For this exercise, return exactly the lines of the material below that begin at the one with "Image resolution: width=651, height=1866." and stop after the one with "Bahnhofstr. 16 (332, 855)".

## Extracted material
- - - - -

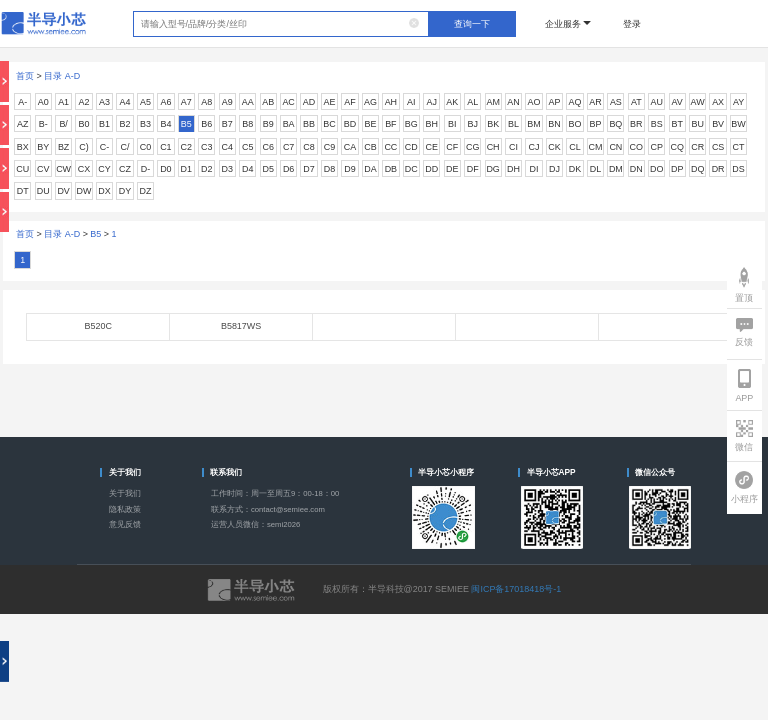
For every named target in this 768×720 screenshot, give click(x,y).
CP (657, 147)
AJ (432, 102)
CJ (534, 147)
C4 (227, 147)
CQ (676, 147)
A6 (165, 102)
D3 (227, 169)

- - - - -

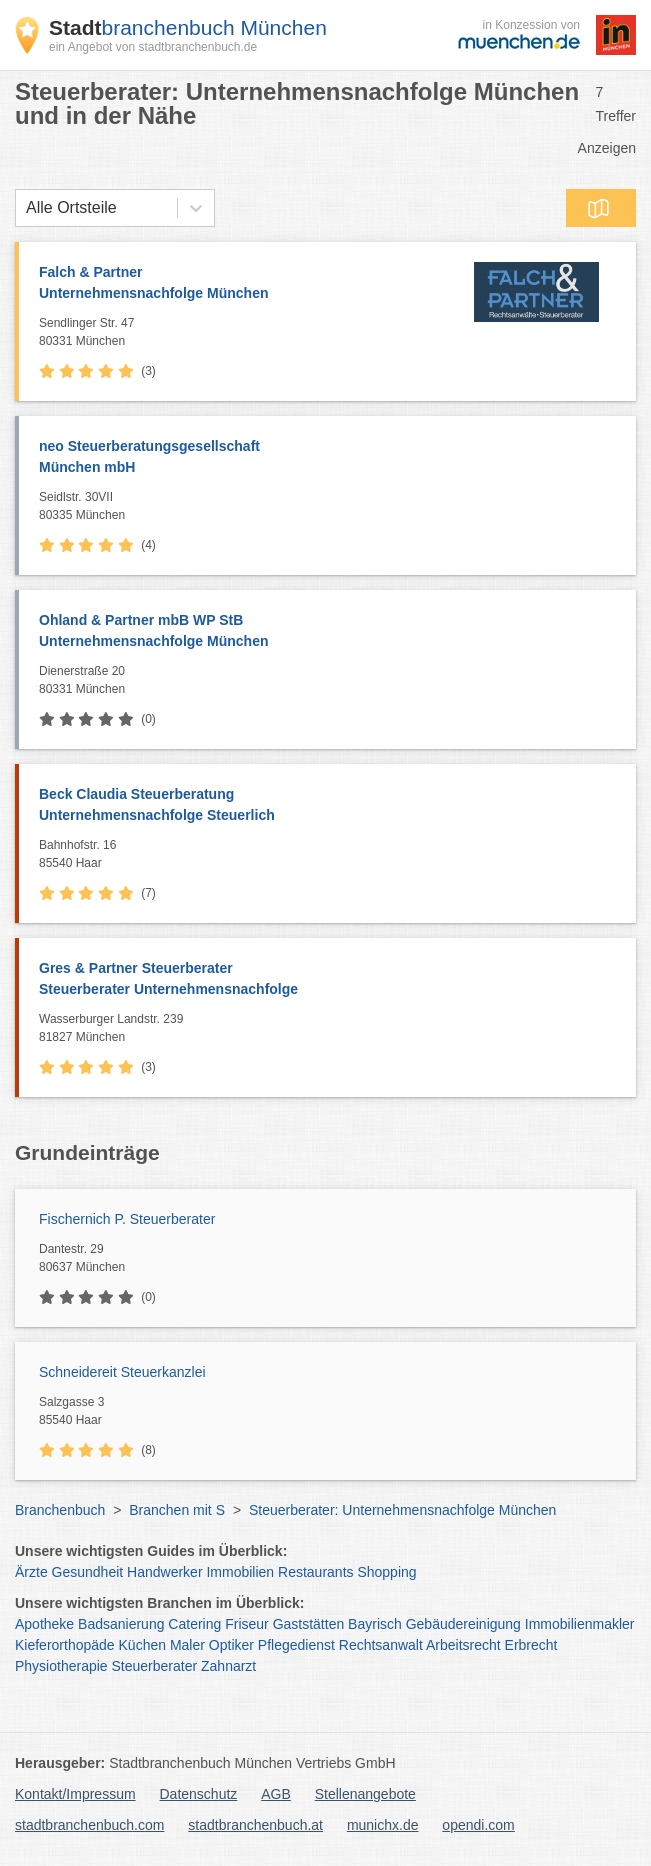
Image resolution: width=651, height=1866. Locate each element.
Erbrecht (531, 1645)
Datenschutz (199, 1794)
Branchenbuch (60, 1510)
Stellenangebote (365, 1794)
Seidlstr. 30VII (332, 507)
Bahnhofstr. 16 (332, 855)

- - - - -

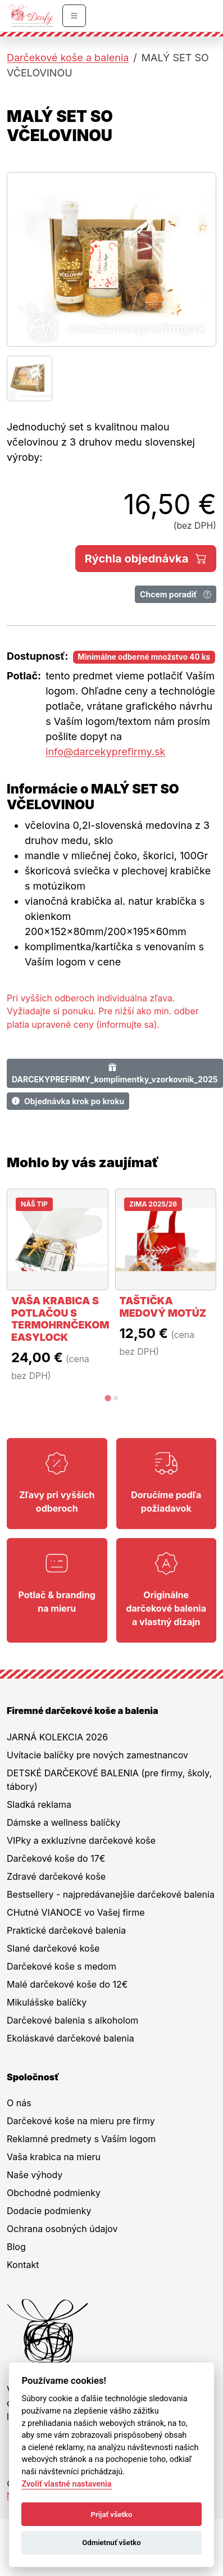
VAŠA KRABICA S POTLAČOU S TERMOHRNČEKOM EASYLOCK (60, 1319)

- - - - -

## Solution to this exercise
Image resolution: width=651, height=1866. Locate each element.
Erbrecht (531, 1645)
Datenschutz (199, 1794)
Branchenbuch (60, 1510)
Stellenangebote (365, 1794)
Seidlstr. 30VII (332, 507)
Bahnhofstr. 16 (332, 855)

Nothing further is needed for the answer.